1

I've got a problem with an ambiguous parse in insta. Here's the grammar:

(def yip-shape
  (insta/parser
   (str/join "\n"
             ["S = ( list-item | heading | text-block )*"

              ;; lists and that
              "list-item = list-level <ws> anything"
              "list-level = #' {0,3}\\*'"

              ;; headings
              "heading = heading-level <ws> ( heading-keyword <ws> )? ( heading-date <ws> )? anything <eol?>"
              "heading-level = #'#{1,6}'"
              "heading-date = <'<'> #'[\\d-:]+' <'>'>"
              "heading-keyword = 'TODO' | 'DONE'"

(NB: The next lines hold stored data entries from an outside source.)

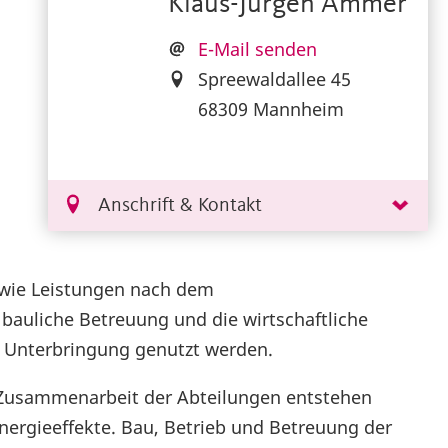
Klaus-Jürgen Ammer
E-Mail senden
Spreewaldallee 45
68309 Mannheim
Anschrift & Kontakt
sowie Leistungen nach dem
bauliche Betreuung und die wirtschaftliche
ie Unterbringung genutzt werden.
e Zusammenarbeit der Abteilungen entstehen
ynergieeffekte. Bau, Betrieb und Betreuung der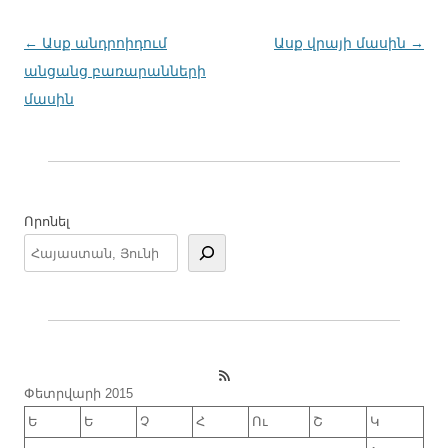
Գրառումների
←
Ասք անդրոիդում
Ասք վրայի մասին
→
նավարկումը
անցանց բառարանների
մասին
Որոնել
RSS Feed
Փետրվարի 2015
Ե
Ե
Չ
Հ
Ու
Շ
Կ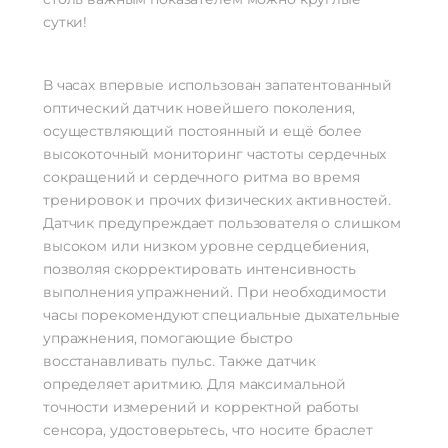
сутки!
В часах впервые использован запатентованный
оптический датчик новейшего поколения,
осуществляющий постоянный и ещё более
высокоточный мониторинг частоты сердечных
сокращений и сердечного ритма во время
тренировок и прочих физических активностей.
Датчик предупреждает пользователя о слишком
высоком или низком уровне сердцебиения,
позволяя скорректировать интенсивность
выполнения упражнений. При необходимости
часы порекомендуют специальные дыхательные
упражнения, помогающие быстро
восстанавливать пульс. Также датчик
определяет аритмию. Для максимальной
точности измерений и корректной работы
сенсора, удостоверьтесь, что носите браслет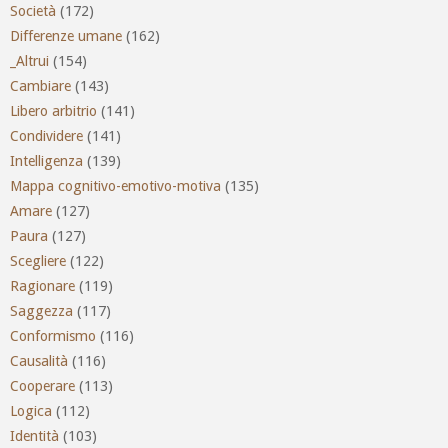
Società
(172)
Differenze umane
(162)
_Altrui
(154)
Cambiare
(143)
Libero arbitrio
(141)
Condividere
(141)
Intelligenza
(139)
Mappa cognitivo-emotivo-motiva
(135)
Amare
(127)
Paura
(127)
Scegliere
(122)
Ragionare
(119)
Saggezza
(117)
Conformismo
(116)
Causalità
(116)
Cooperare
(113)
Logica
(112)
Identità
(103)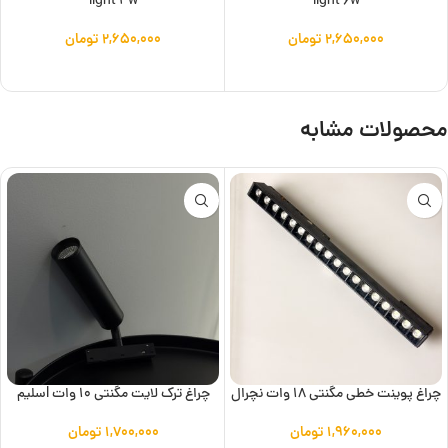
light 4w
light 6w
۲,۶۵۰,۰۰۰
تومان
۲,۶۵۰,۰۰۰
تومان
افزودن به سبد خرید
افزودن به سبد خرید
محصولات مشابه
چراغ پوینت خطی مگنتی 18 وات نچرال
چراغ ترک لایت مگنتی 10 وات lسلیم
۱,۹۶۰,۰۰۰
تومان
۱,۷۰۰,۰۰۰
تومان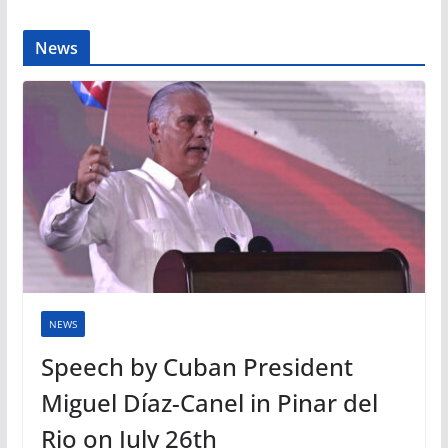
News
NEWS
Speech by Cuban President
Miguel Díaz-Canel in Pinar del
Rio on July 26th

              "text-block = anything*"

              "anything = #'.+'"
              "<eol> = '\\r'? '\\n'"
              "<ws> = #'\\s+'"])))

The problem is with a heading like ## TODO Done - I can understand why the ambiguity exists, I'm just not sure of the best way to solve it. E.G

(insta/parses yip-shape "## TODO Done.")

Produces:

([:S [:text-block [:anything "## TODO Done."]]] 
 [:S [:heading [:heading-level "##"] [:anything "TODO Done."]]] 
 [:S [:heading [:heading-level "##"] [:heading-keyword "TODO"] [:anything "Done."]]])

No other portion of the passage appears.